-- Opening Marker --

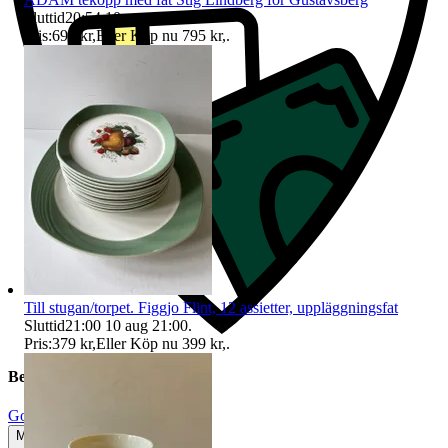
Sluttid
20:54
10 aug 20:54
.
Pris:
695 kr
,
Eller Köp nu
795 kr
,
.
Till stugan/torpet. Figgjo Flint, 12 assietter, uppläggningsfat
Sluttid
21:00
10 aug 21:00
.
Pris:
379 kr
,
Eller Köp nu
399 kr
,
.
Beskrivning
Gott använt skick
Mindre tecken på användning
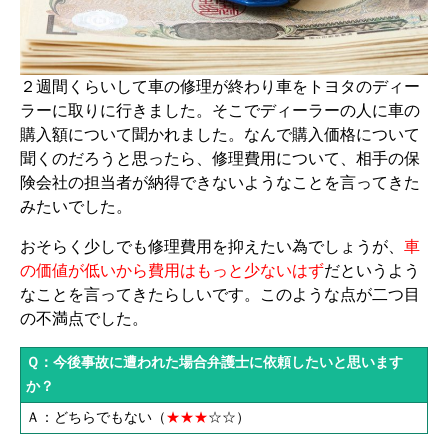
２週間くらいして車の修理が終わり車をトヨタのディー
ラーに取りに行きました。そこでディーラーの人に車の
購入額について聞かれました。なんで購入価格について
聞くのだろうと思ったら、修理費用について、相手の保
険会社の担当者が納得できないようなことを言ってきた
みたいでした。
おそらく少しでも修理費用を抑えたい為でしょうが、
車
の価値が低いから費用はもっと少ないはず
だというよう
なことを言ってきたらしいです。このような点が二つ目
の不満点でした。
Ｑ：今後事故に遭われた場合弁護士に依頼したいと思います
か？
Ａ：どちらでもない（
★★★
☆☆
）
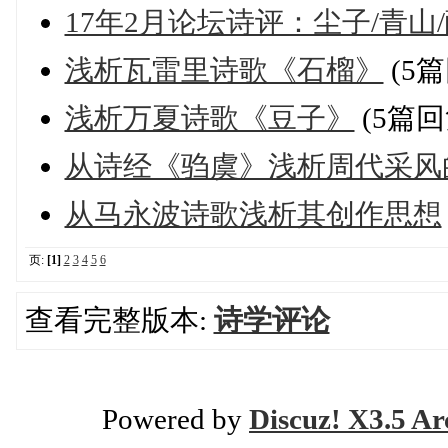
17年2月论坛诗评：尘子/青山/
浅析瓦雷里诗歌《石榴》
(5篇
浅析万夏诗歌《豆子》
(5篇回
从诗经《驺虞》浅析周代采风
从马永波诗歌浅析其创作思想
页:
[1]
2
3
4
5
6
查看完整版本:
诗学评论
Powered by
Discuz! X3.5 Ar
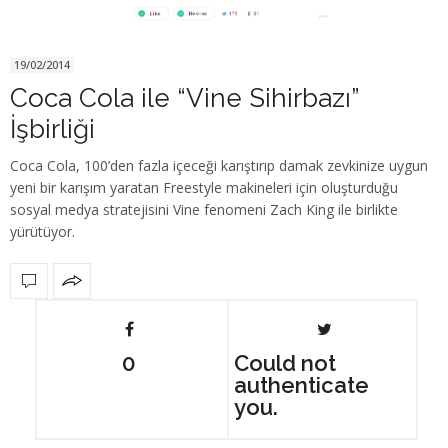
19/02/2014
Coca Cola ile “Vine Sihirbazı”
İşbirliği
Coca Cola, 100’den fazla içeceği karıştırıp damak zevkinize uygun
yeni bir karışım yaratan Freestyle makineleri için oluşturduğu
sosyal medya stratejisini Vine fenomeni Zach King ile birlikte
yürütüyor.
0
Could not
authenticate
you.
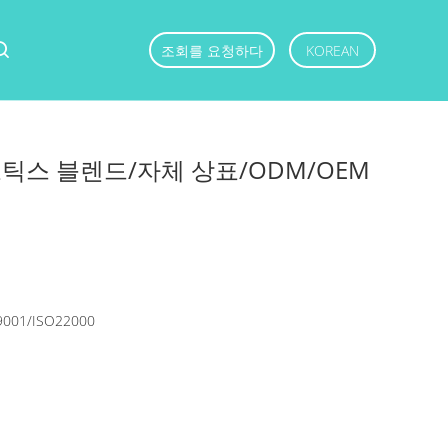
조회를 요청하다
KOREAN
스 블렌드/자체 상표/ODM/OEM
9001/ISO22000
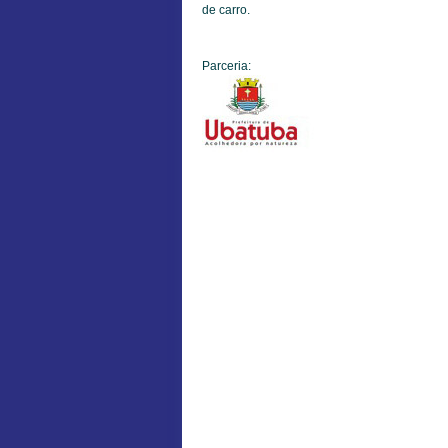
de carro.
Parceria:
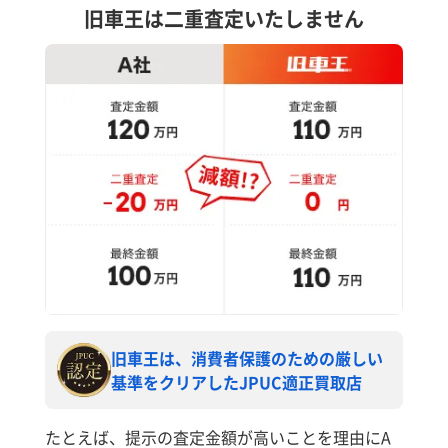
旧車王は二重査定いたしません
旧車王は、消費者保護のための厳しい
基準をクリアしたJPUC適正買取店
たとえば、提示の査定金額が高いことを理由にA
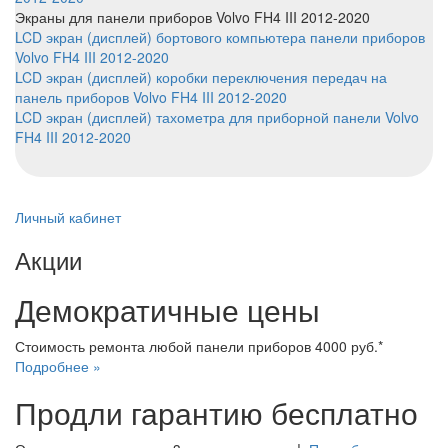
Экраны
для панели приборов Volvo FH4 III 2012-2020
LCD экран (дисплей) бортового компьютера панели приборов
Volvo FH4 III 2012-2020
LCD экран (дисплей) коробки переключения передач на
панель приборов Volvo FH4 III 2012-2020
LCD экран (дисплей) тахометра для приборной панели Volvo
FH4 III 2012-2020
Личный кабинет
Акции
Демократичные цены
Стоимость ремонта любой панели приборов 4000 руб.*
Подробнее »
Продли гарантию бесплатно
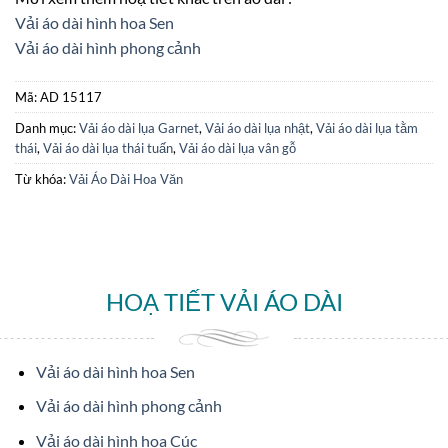
Vải áo dài hình hoa Sen
Vải áo dài hình phong cảnh
Mã:
AD 15117
Danh mục:
Vải áo dài lụa Garnet
,
Vải áo dài lụa nhật
,
Vải áo dài lụa tằm
thái
,
Vải áo dài lụa thái tuấn
,
Vải áo dài lụa vân gỗ
Từ khóa:
Vải Áo Dài Hoa Văn
HOẠ TIẾT VẢI ÁO DÀI
Vải áo dài hình hoa Sen
Vải áo dài hình phong cảnh
Vải áo dài hình hoa Cúc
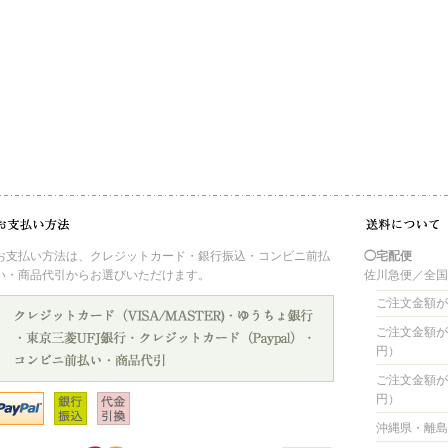
お支払い方法は、クレジットカード・銀行振込・コンビニ前払
◯宅配便
い・商品代引からお選びいただけます。
佐川急便／全
ご注文金額が 
ご注文金額が 4
円）
ご注文金額が 8
円）
沖縄県・離島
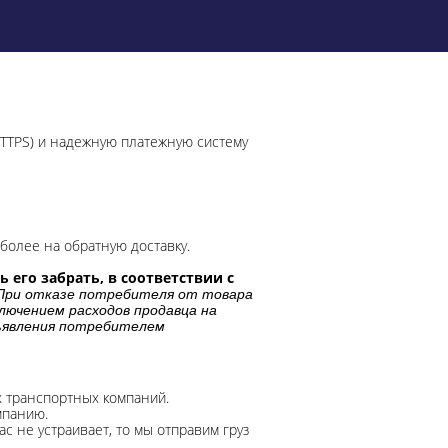
HTTPS) и надежную платежную систему
более на обратную доставку.
 его забрать, в соответствии с
При отказе потребителя от товара
лючением расходов продавца на
дъявления потребителем
х транспортных компаний.
мпанию.
с не устраивает, то мы отправим груз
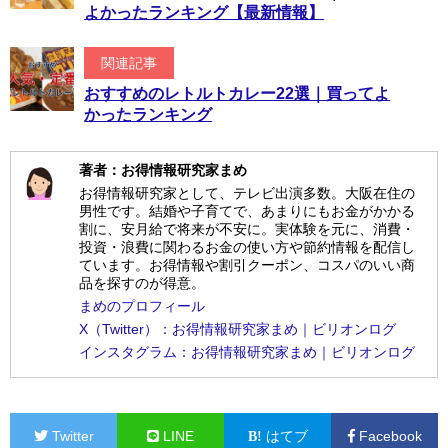
よかったランキング【最新情報】
関連記事
おすすめのレトルトカレー22選｜買ってよ
かったランキング
著者：お得情報研究家まめ
お得情報研究家として、テレビ出演多数。大阪在住の
男性です。結婚や子育てで、あまりにもお金がかかる
割に、安月給で将来が不安に。実体験を元に、消費・
投資・浪費に関わるお金の使い方や節約情報を配信し
ています。お得情報や割引クーポン、コスパのいい商
品を探すのが得意。
まめのプロフィール
X（Twitter）：お得情報研究家まめ｜ビリオンログ
インスタグラム：お得情報研究家まめ｜ビリオンログ
Twitter
LINE
はてブ
Facebook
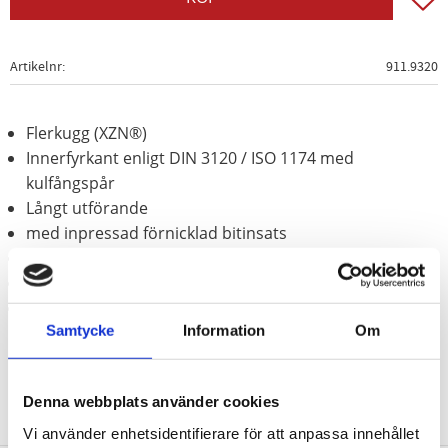
Artikelnr
911.9320
Flerkugg (XZN®)
Innerfyrkant enligt DIN 3120 / ISO 1174 med
kulfångspår
Långt utförande
med inpressad förnicklad bitinsats
för manuell hantering
Matt satinerat
Krom vanadium
Samtycke
Information
Om
Denna webbplats använder cookies
Vi använder enhetsidentifierare för att anpassa innehållet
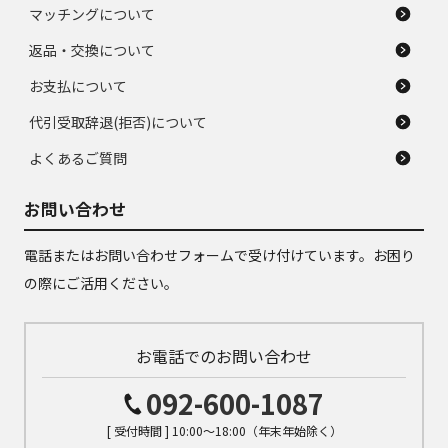
マッチングについて
返品・交換について
お支払について
代引受取辞退(拒否)について
よくあるご質問
お問い合わせ
電話またはお問い合わせフォームで受け付けています。お困り
の際にご活用ください。
お電話でのお問い合わせ
092-600-1087
[ 受付時間 ] 10:00～18:00（年末年始除く）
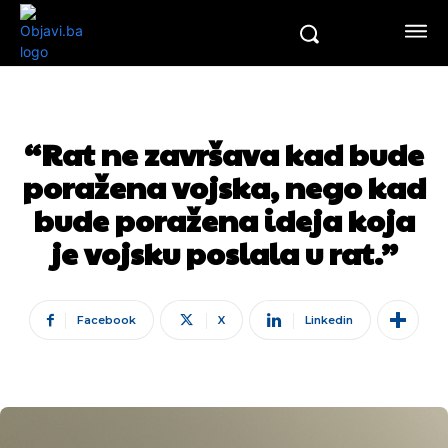
“Rat ne završava kad bude
poražena vojska, nego kad
bude poražena ideja koja
je vojsku poslala u rat.”
Facebook
X
Linkedin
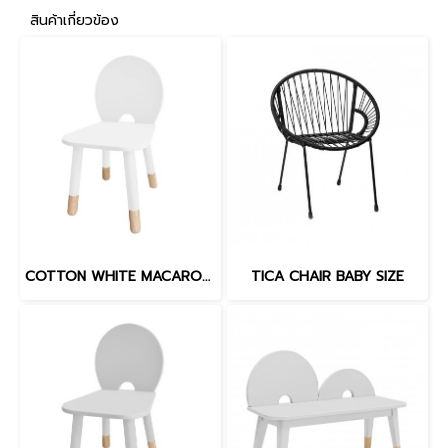
สินค้าเกี่ยวข้อง
COTTON WHITE MACARON CHAIR
TICA CHAIR BABY SIZE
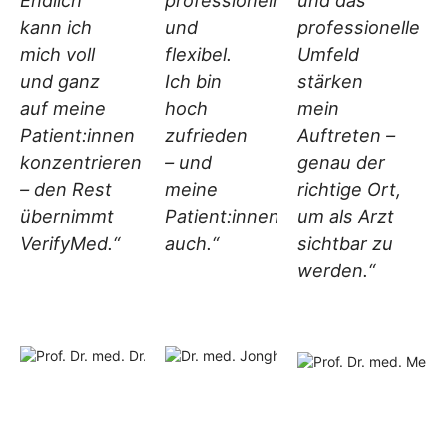
kann ich
und
professionelle
mich voll
flexibel.
Umfeld
und ganz
Ich bin
stärken
auf meine
hoch
mein
Patient:innen
zufrieden
Auftreten –
konzentrieren
– und
genau der
– den Rest
meine
richtige Ort,
übernimmt
Patient:innen
um als Arzt
VerifyMed.“
auch.“
sichtbar zu
werden.“
Dr. med.
Prof. Dr. med.
Jonghui
Dr. med. habil
Kim
Nils Habbe M
Hals-
A.
Nasen-
Proktologie,
Ohren-
Allgemein- un
Arzt
Viszeralchirur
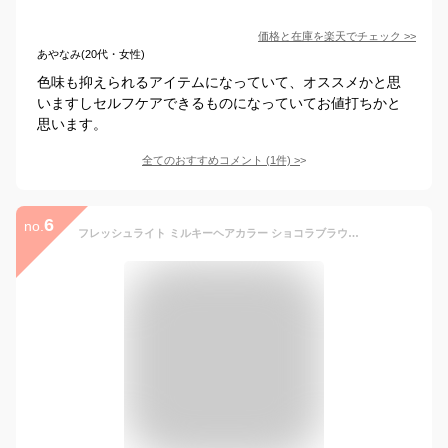
価格と在庫を
楽天
でチェック
>>
あやなみ(20代・女性)
色味も抑えられるアイテムになっていて、オススメかと思
いますしセルフケアできるものになっていてお値打ちかと
思います。
全てのおすすめコメント
(
1
件)
>
6
no.
フレッシュライト ミルキーヘアカラー ショコラブラウン [医薬部外品] 1個 (x 1)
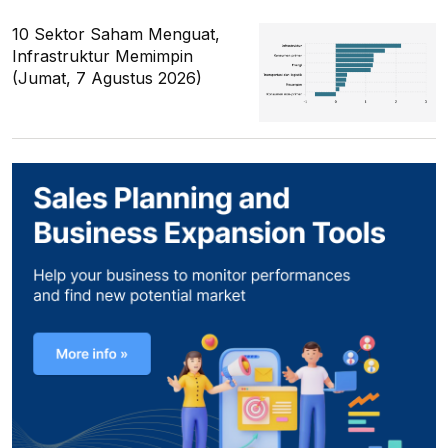
10 Sektor Saham Menguat,
Infrastruktur Memimpin
(Jumat, 7 Agustus 2026)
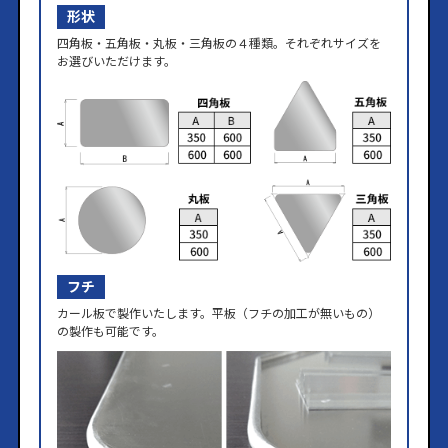
形状
四角板・五角板・丸板・三角板の４種類。それぞれサイズを
お選びいただけます。
フチ
カール板で製作いたします。平板（フチの加工が無いもの）
の製作も可能です。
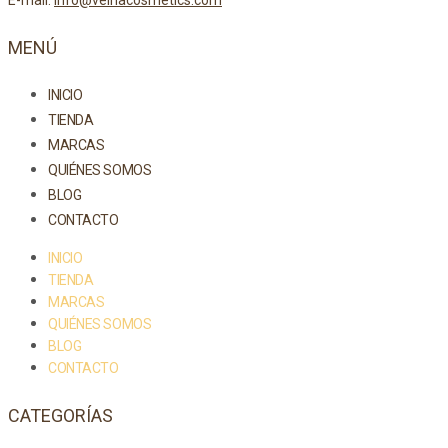
E-mail:
info@velnacosmetics.com
MENÚ
INICIO
TIENDA
MARCAS
QUIÉNES SOMOS
BLOG
CONTACTO
INICIO
TIENDA
MARCAS
QUIÉNES SOMOS
BLOG
CONTACTO
CATEGORÍAS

-- Closing Marker --

* [PROMPT]
Each entry should be repeated exactly as it appears; the pictures stay out.

* [RESULT OF THIS EXERCISE]
Sluttid
20:54
10 aug 20:54
.
Pris:
695 kr
,
Eller Köp nu
795 kr
,
.
Till stugan/torpet. Figgjo Flint, 12 assietter, uppläggningsfat
Sluttid
21:00
10 aug 21:00
.
Pris:
379 kr
,
Eller Köp nu
399 kr
,
.
Beskrivning
Gott använt skick
Mindre tecken på användning
２週間くらいして車の修理が終わり車をトヨタのディー
ラーに取りに行きました。そこでディーラーの人に車の
購入額について聞かれました。なんで購入価格について
聞くのだろうと思ったら、修理費用について、相手の保
険会社の担当者が納得できないようなことを言ってきた
みたいでした。
おそらく少しでも修理費用を抑えたい為でしょうが、
車
の価値が低いから費用はもっと少ないはず
だというよう
なことを言ってきたらしいです。このような点が二つ目
の不満点でした。
Ｑ：今後事故に遭われた場合弁護士に依頼したいと思います
か？
Ａ：どちらでもない（
★★★
☆☆
）
17年2月论坛诗评：尘子/青山/
浅析瓦雷里诗歌《石榴》
(5篇
浅析万夏诗歌《豆子》
(5篇回
从诗经《驺虞》浅析周代采风
从马永波诗歌浅析其创作思想
页:
[1]
2
3
4
5
6
查看完整版本:
诗学评论
Powered by
Discuz! X3.5 Ar
19/02/2014
Coca Cola ile “Vine Sihirbazı”
İşbirliği
Coca Cola, 100’den fazla içeceği karıştırıp damak zevkinize uygun
yeni bir karışım yaratan Freestyle makineleri için oluşturduğu
sosyal medya stratejisini Vine fenomeni Zach King ile birlikte
yürütüyor.
0
Could not
authenticate
you.
조회를 요청하다
KOREAN
스 블렌드/자체 상표/ODM/OEM
9001/ISO22000
de carro.
Parceria:
旧車王は二重査定いたしません
旧車王は、消費者保護のための厳しい
基準をクリアしたJPUC適正買取店
たとえば、提示の査定金額が高いことを理由にA
Экраны
для панели приборов Volvo FH4 III 2012-2020
LCD экран (дисплей) бортового компьютера панели приборов
Volvo FH4 III 2012-2020
LCD экран (дисплей) коробки переключения передач на
панель приборов Volvo FH4 III 2012-2020
LCD экран (дисплей) тахометра для приборной панели Volvo
FH4 III 2012-2020
Личный кабинет
Акции
Демократичные цены
Стоимость ремонта любой панели приборов 4000 руб.*
Подробнее »
Продли гарантию бесплатно
Vải áo dài hình hoa Sen
Vải áo dài hình phong cảnh
Mã:
AD 15117
Danh mục:
Vải áo dài lụa Garnet
,
Vải áo dài lụa nhật
,
Vải áo dài lụa tằm
thái
,
Vải áo dài lụa thái tuấn
,
Vải áo dài lụa vân gỗ
Từ khóa:
Vải Áo Dài Hoa Văn
HOẠ TIẾT VẢI ÁO DÀI
Vải áo dài hình hoa Sen
Vải áo dài hình phong cảnh
Vải áo dài hình hoa Cúc
お支払い方法は、クレジットカード・銀行振込・コンビニ前払
◯宅配便
い・商品代引からお選びいただけます。
佐川急便／全
ご注文金額が 
ご注文金額が 4
円）
ご注文金額が 8
円）
沖縄県・離島
HTTPS) и надежную платежную систему
более на обратную доставку.
 его забрать, в соответствии с
При отказе потребителя от товара
лючением расходов продавца на
дъявления потребителем
х транспортных компаний.
мпанию.
с не устраивает, то мы отправим груз
よかったランキング【最新情報】
関連記事
おすすめのレトルトカレー22選｜買ってよ
かったランキング
著者：お得情報研究家まめ
お得情報研究家として、テレビ出演多数。大阪在住の
男性です。結婚や子育てで、あまりにもお金がかかる
割に、安月給で将来が不安に。実体験を元に、消費・
投資・浪費に関わるお金の使い方や節約情報を配信し
ています。お得情報や割引クーポン、コスパのいい商
品を探すのが得意。
まめのプロフィール
X（Twitter）：お得情報研究家まめ｜ビリオンログ
インスタグラム：お得情報研究家まめ｜ビリオンログ
Twitter
LINE
はてブ
Facebook
Artikelnr
911.9320
Flerkugg (XZN®)
Innerfyrkant enligt DIN 3120 / ISO 1174 med
kulfångspår
Långt utförande
med inpressad förnicklad bitinsats
för manuell hantering
Matt satinerat
Krom vanadium
Samtycke
Information
Om
Denna webbplats använder cookies
Vi använder enhetsidentifierare för att anpassa innehållet
マッチングについて
返品・交換について
お支払について
代引受取辞退(拒否)について
よくあるご質問
お問い合わせ
電話またはお問い合わせフォームで受け付けています。お困り
の際にご活用ください。
お電話でのお問い合わせ
092-600-1087
[ 受付時間 ] 10:00～18:00（年末年始除く）
“Rat ne završava kad bude
poražena vojska, nego kad
bude poražena ideja koja
je vojsku poslala u rat.”
Facebook
X
Linkedin
สินค้าเกี่ยวข้อง
COTTON WHITE MACARON CHAIR
TICA CHAIR BABY SIZE
kann ich
und
professionelle
mich voll
flexibel.
Umfeld
und ganz
Ich bin
stärken
auf meine
hoch
mein
Patient:innen
zufrieden
Auftreten –
konzentrieren
– und
genau der
– den Rest
meine
richtige Ort,
übernimmt
Patient:innen
um als Arzt
VerifyMed.“
auch.“
sichtbar zu
werden.“
Dr. med.
Prof. Dr. med.
Jonghui
Dr. med. habil
Kim
Nils Habbe M
Hals-
A.
Nasen-
Proktologie,
Ohren-
Allgemein- un
Arzt
Viszeralchirur
価格と在庫を
楽天
でチェック
>>
あやなみ(20代・女性)
色味も抑えられるアイテムになっていて、オススメかと思
いますしセルフケアできるものになっていてお値打ちかと
思います。
全てのおすすめコメント
(
1
件)
>
6
no.
フレッシュライト ミルキーヘアカラー ショコラブラウン [医薬部外品] 1個 (x 1)
10 Sektor Saham Menguat,
Infrastruktur Memimpin
(Jumat, 7 Agustus 2026)
形状
四角板・五角板・丸板・三角板の４種類。それぞれサイズを
お選びいただけます。
フチ
カール板で製作いたします。平板（フチの加工が無いもの）
の製作も可能です。
E-mail:
info@velnacosmetics.com
MENÚ
INICIO
TIENDA
MARCAS
QUIÉNES SOMOS
BLOG
CONTACTO
INICIO
TIENDA
MARCAS
QUIÉNES SOMOS
BLOG
CONTACTO
CATEGORÍAS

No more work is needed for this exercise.